Charles Darwin was not just a eminent Naturalist – he was also the head of a thriving family economy who drew on the help of his relatives at any (and, it seems, every!) opportunity. His eldest son, William, was regularly tasked with observing plants and animals for him, while Charles’ second son, George, helped him with complex maths problems. Francis, meanwhile, was always on hand to check and correct Darwin’s mediocre Latin.
Darwin’s women relatives weren’t left out; his daughter, Henrietta, acted both as an observer and a trusted editor, while his wife, Emma, would copy out his manuscripts and check his proofs. As Francis Darwin recalled, Emma would read Charles’ work, “chiefly for misprints and to criticise punctuation; & then my father used to dispute with her over commas especially”. [1]
Darwin’s workforce wasn’t limited to his nuclear family; he also drew on the advice of his cousin, on the observational skills of his nieces and, later in life, on the advice of Henrietta’s husband and the observational skills of Francis’ fiancée.
Darwin’s work, then, was the product of a collective familial effort and his private letters suggest that he was extremely grateful for the contribution made by his relatives; “All your remarks, criticisms doubts & corrections are excellent, excellent, excellent”, he told Henrietta in 1867. “My dear Angels!,” he wrote to his nieces in 1862, “I can call you nothing else.—I never dreamed of your taking so much trouble; the enumeration will be invaluable.”
While Darwin clearly valued the work of his relatives regardless of their sex, in the public sphere the case was very different. Thus, while the contributions of Charles’ male relatives were methodically acknowledged in his published works, the input of women was not.
In his 1862 publication The Fertilisation of Orchids, for example, Charles publicly acknowledged the observational contributions made by “my sons” George (p. 16), William (p. 99) and Francis (p. 273). Charles was careful to acknowledge his sons’ work in all of its forms; regular – and notably proud – references were made in Insectivorous Plants, for example, not just to his boys’ skills of observation but also to other sorts of labour, including the illustration of botanical diagrams (p. 3) and mathematical skills (p. 173).
Charles was equally careful to acknowledge the contributions – however fleeting – of other male family members. Richard Litchfield’s contribution to a discussion of music (discussed in this letter), for example, was carefully referenced in Expression (p. 89). Similarly, Hensleigh Wegwood – Darwin’s cousin – was acknowledged for the contribution that he made (discussed here) to a section on language in Descent (p. 56).

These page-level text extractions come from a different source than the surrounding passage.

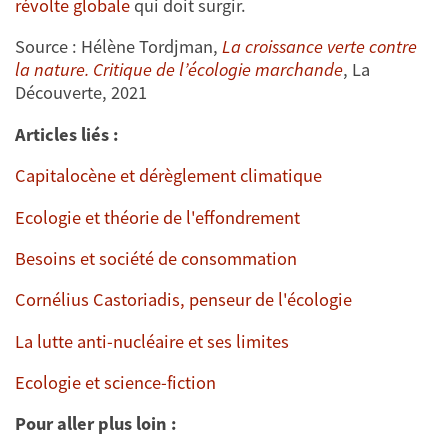
révolte globale
qui doit surgir.
Source : Hélène Tordjman,
La croissance verte contre
la nature. Critique de l’écologie marchande
, La
Découverte, 2021
Articles liés :
Capitalocène et dérèglement climatique
Ecologie et théorie de l'effondrement
Besoins et société de consommation
Cornélius Castoriadis, penseur de l'écologie
La lutte anti-nucléaire et ses limites
Ecologie et science-fiction
Pour aller plus loin :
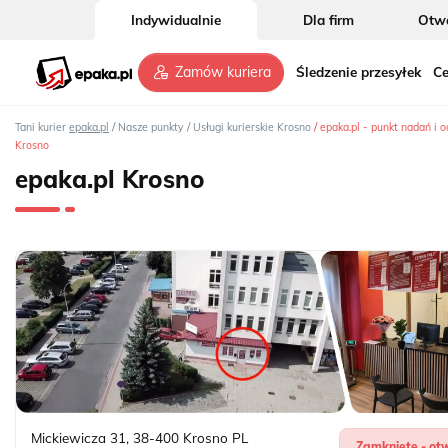
Indywidualnie
Dla firm
Otwó
Śledzenie przesyłek
Ce
Zamów kuriera
/
/
/
Tani kurier
epaka.pl
Nasze punkty
Usługi kurierskie Krosno
epaka.pl - punkt nadań i o
Krosno
epaka.pl Krosno
Mickiewicza 31
,
38-400
Krosno
PL
Zamknięte - otw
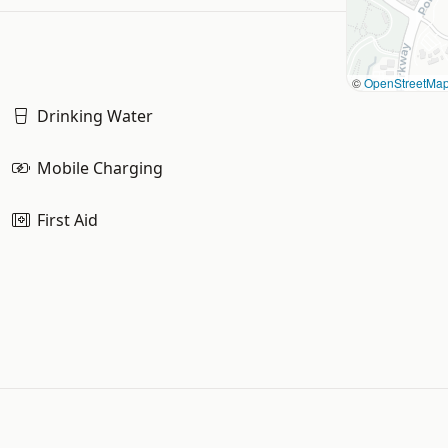
©
OpenStreetMa
Drinking Water
Mobile Charging
First Aid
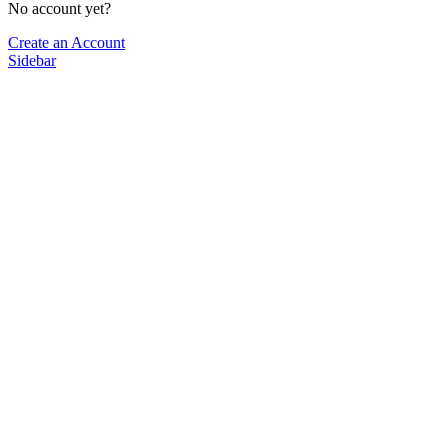
No account yet?
Create an Account
Sidebar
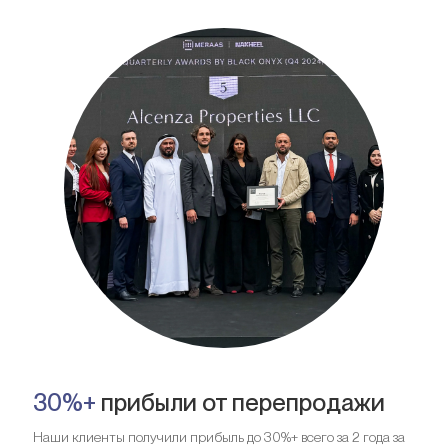
30%+
прибыли от перепродажи
Наши клиенты получили прибыль до 30%+ всего за 2 года за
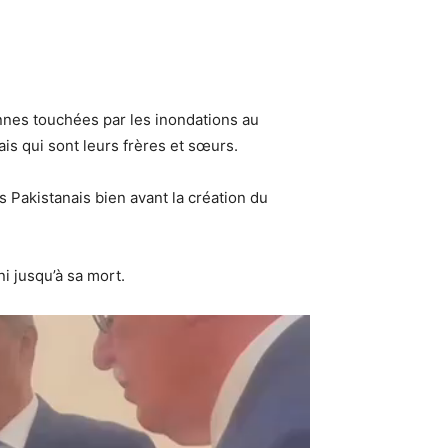
nnes touchées par les inondations au
is qui sont leurs frères et sœurs.
 Pakistanais bien avant la création du
i jusqu’à sa mort.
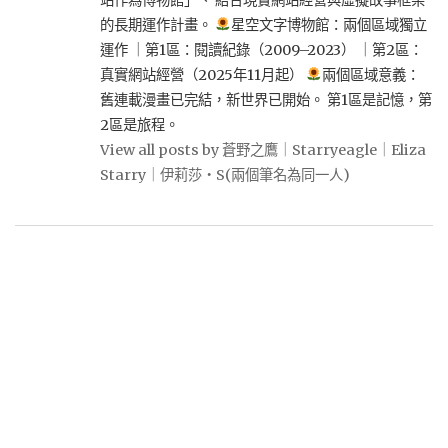
站作為博物館」、 結合現實網站經營與虛擬故事框架
的長期運作計畫。
星空文字博物館：兩個區域獨立
運作 ｜第1區：閱讀紀錄（2009–2023） ｜第2區：
真實網站經營（2025年11月起）
兩個區域意義：
舊連載漫畫已完結，新世界已開始。 第1區是記憶，第
2區是旅程。
View all posts by 蒼野之鷹｜Starryeagle｜Eliza
Starry｜伊莉莎・S(兩個筆名為同一人)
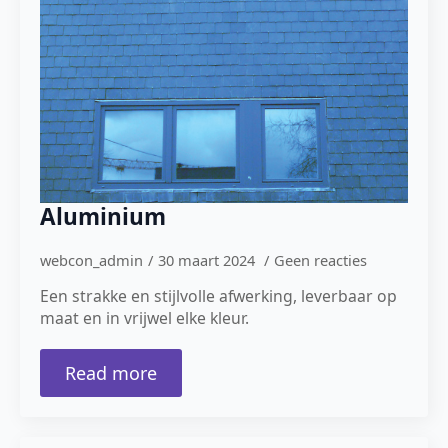
Aluminium
webcon_admin
30 maart 2024
Geen reacties
Een strakke en stijlvolle afwerking, leverbaar op
maat en in vrijwel elke kleur.
Read more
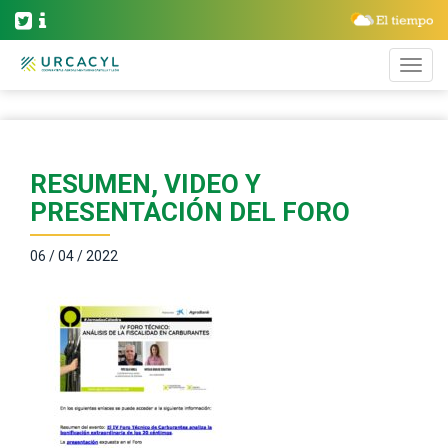
RESUMEN, VIDEO Y
PRESENTACIÓN DEL FORO
06 / 04 / 2022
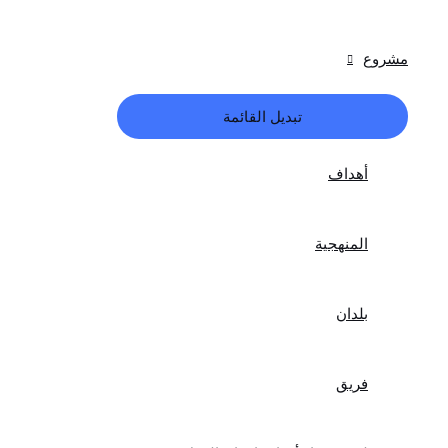
مشروع
تبديل القائمة
أهداف
المنهجية
بلدان
فريق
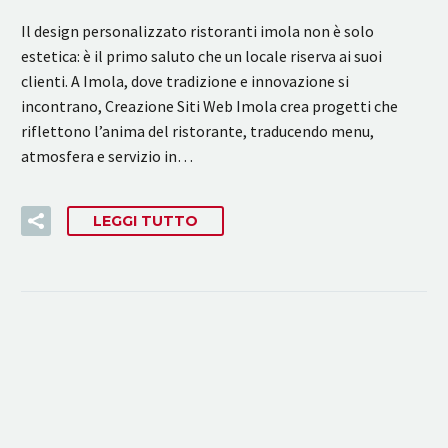
Il design personalizzato ristoranti imola non è solo
estetica: è il primo saluto che un locale riserva ai suoi
clienti. A Imola, dove tradizione e innovazione si
incontrano, Creazione Siti Web Imola crea progetti che
riflettono l’anima del ristorante, traducendo menu,
atmosfera e servizio in…
LEGGI TUTTO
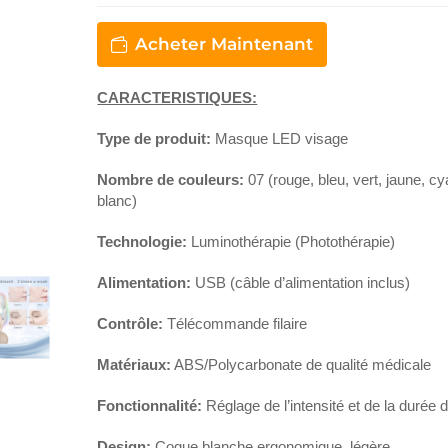
Acheter Maintenant
CARACTERISTIQUES:
Type de produit:
Masque LED visage
Nombre de couleurs:
07 (rouge, bleu, vert, jaune, cya
blanc)
Technologie:
Luminothérapie (Photothérapie)
Alimentation:
USB (câble d’alimentation inclus)
Contrôle:
Télécommande filaire
Matériaux:
ABS/Polycarbonate de qualité médicale
Fonctionnalité:
Réglage de l’intensité et de la durée 
Design:
Coque blanche ergonomique, légère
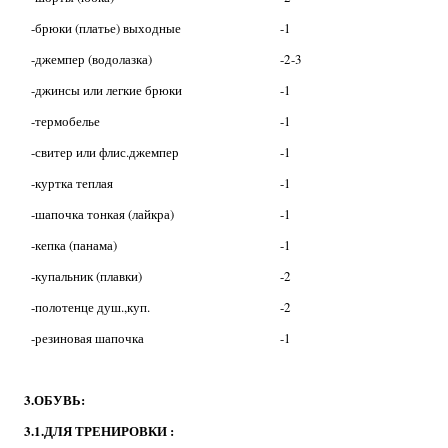
-брюки (платье) выходные
-1
-джемпер (водолазка)
-2-3
-джинсы или легкие брюки
-1
-термобелье
-1
-свитер или флис.джемпер
-1
-куртка теплая
-1
-шапочка тонкая (лайкра)
-1
-кепка (панама)
-1
-купальник (плавки)
-2
-полотенце душ.,куп.
-2
-резиновая шапочка
-1
3.ОБУВЬ:
3.1.ДЛЯ ТРЕНИРОВКИ :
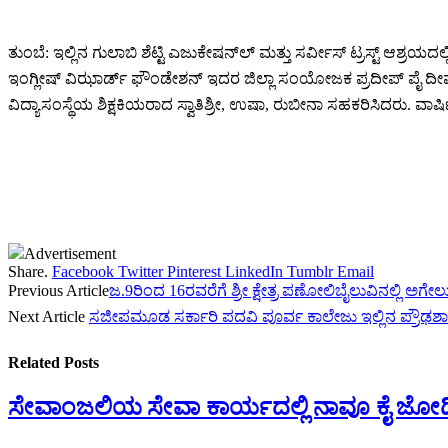
ತುಂಬೆ: ಇಲ್ಲಿನ ಗುಲಾಬಿ ಶೆಟ್ಟಿ ಎಜುಕೇಷನ್‌ಲ್ ಮತ್ತು ಸರ್ವೀಸ್ ಟ್ರಸ್ಟ್ ಆಶ್ರ
ಇಂಗ್ಲೀಷ್ ವಿಝಾರ್ಡ್ ಫೌಂಡೇಶನ್ ಇದರ ಜಿಲ್ಲಾ ಸಂಯೋಜಕ ಪ್ರದೀಪ್ ಪೈ ದೀಪ ಪ್ರಜ್ವಲಿಸಿ
ವಿದ್ಯಾಸಂಸ್ಥೆಯ ಶಿಕ್ಷಕಿಯರಾದ ಸ್ವಾತಿಶ್ರೀ, ಉಷಾ, ರುಬೀನಾ ಸಹಕರಿಸಿದರು. ವಾರ್ಷ
Advertisement
Share.
Facebook
Twitter
Pinterest
LinkedIn
Tumblr
Email
Previous Article
ಜ.9ರಿಂದ 16ರವರೆಗೆ ಶ್ರೀ ಕ್ಷೇತ್ರ ಪಣೋಲಿಬೈಲುವಿನಲ್ಲಿ ಅಗೇಲು
Next Article
ಸಜೀಪಮೂಡ ಸರ್ಕಾರಿ ಪದವಿ ಪೂರ್ವ ಕಾಲೇಜು ಇಲ್ಲಿನ ಪ್ರೌಢಶಾಲ
Related
Posts
ಸೇವಾಂಜಲಿಯ ಸೇವಾ ಕಾರ್ಯದಲ್ಲಿ ನಾವೂ ಕೈ ಜೋಡ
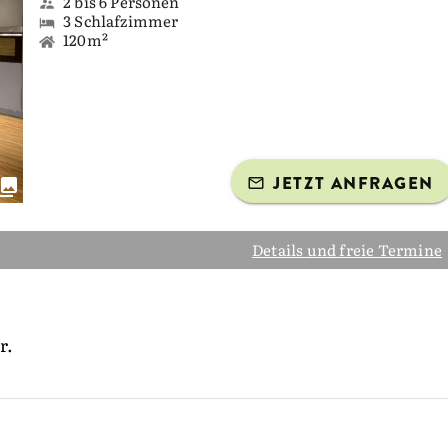
2 bis 6 Personen
3 Schlafzimmer
120m²
JETZT ANFRAGEN
Details und freie Termine
r.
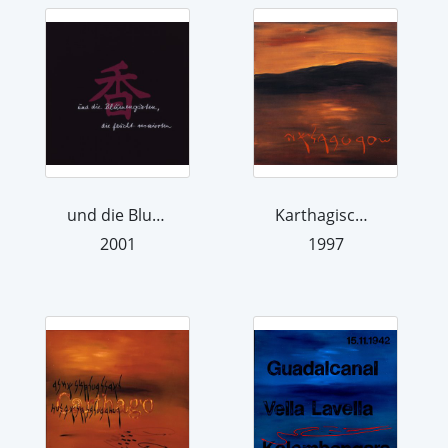
und die Blumengärten, die feucht verw...
Karthagische Landschaft
2001
1997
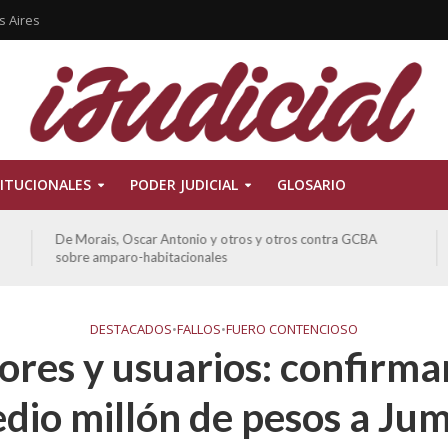
s Aires
ITUCIONALES
PODER JUDICIAL
GLOSARIO
De Morais, Oscar Antonio y otros y otros contra GCBA
sobre amparo-habitacionales
DESTACADOS
•
FALLOS
•
FUERO CONTENCIOSO
res y usuarios: confirma
dio millón de pesos a Ju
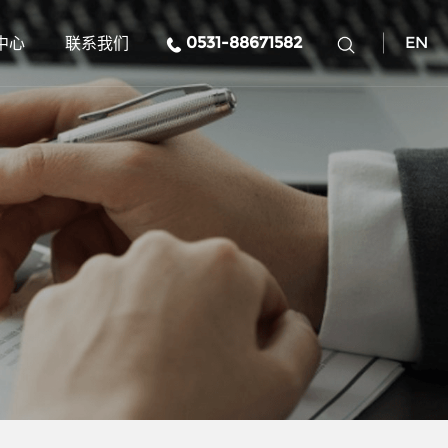
中心
联系我们
0531-88671582
EN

Darwin’s published materials give only a partial insight, however, into the workings of the Darwin family economy. Indeed, without Darwin’s letters, a large and significant part of his workforce would remain entirely invisible. The key question, of course, is why did Darwin’s female workforce remain invisible to the public eye?
It wasn’t, it seems, an issue of trust: Evidence shows very clearly that Charles respected the work undertaken by his women relatives. Henrietta’s observations of domestic cats and her (and her female friends’) observations of babies, for example, both featured (albeit anonymously) in Expression of Emotion. [2] Samples and observations provided by Lucy Wedgwood were similarly referenced in Forms of Flowers (p. 70), referred to simply (and anonymously) as having been provided by “a friend in Surrey”.
It seems, then, that Charles’ anxiety lay not with the type or quality of work that his women relatives produced but with the consequences of making that work public. At a time when a middle class woman’s femininity was measured by her modesty and unwavering dedication to the well-being of her home and family, Darwin’s concerns about making the work of his daughter, wife and other female relatives public were, on some level, entirely understandable.
[1] The recollections of Francis Darwin; CUL DAR 112:144.
[2] See, for example, Expression, pp. 126 – 9. See also letter 5332 and 7153 in which Henrietta and Mary Lubbock provide observations which fed into Expression (p. 153). Henrietta’s observations on house cats’ cries from DAR 189:7 are also mentioned on p. 60 of Expression).